In this research, the engineering problem related to drying of sanitary ware in an oven at low temperatures was studied, and the effect of the main drying parameters (temperature and relative humidity) were evaluated. Based on the results obtained, it can be concluded that:

(a)

The increase in air temperature and reduction in air relative humidity resulted in faster drying and heating.

(b)

The drying of sanitary ware occurred in the falling drying rate period.

(c)

The experiment carried out with the highest temperature and lowest relative humidity (Case 2: T = 40.0 °C; RH = 14%) presented the fastest drying rate among all the analyzed cases.

(d)

The study proved that, for certain physical situations, it is more interesting to dedicate efforts to reduce the relative humidity of the drying air instead of looking for solutions to increase its temperature.

(e)

No cracks or fissures were observed in the sanitary toilets as a result of the drying process at low temperatures ranging from 30 to 40 °C.

(f)

There is a correlation between the linear retraction and moisture content of the sample; thus, the greater the moisture loss, the greater the sample shrinkage for each drying experiment.

(g)

The higher the air temperature and the lower the air relative humidity, the greater the slope of linear retraction curves along the drying process.

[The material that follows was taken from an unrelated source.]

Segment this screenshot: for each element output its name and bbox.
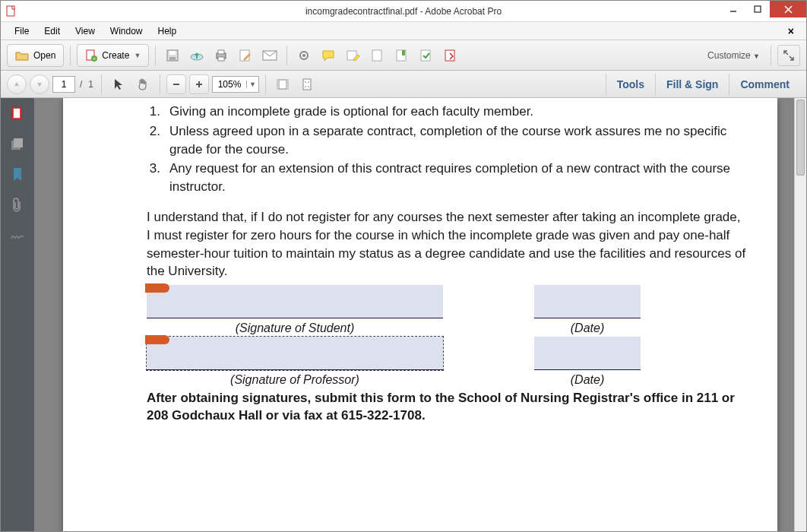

Finally, this work is expected to contribute to a better understanding of the drying process of ceramic materials, and provide support for engineers, specialists, academics and industrialists in making decisions to optimize the drying process. The aim is to increase the quality of the product and reduce the processing time, energy consumption and environmental impacts. In this way, it will be possible to lead companies in the ceramic sector on a path that will make them more competitive in national and international markets.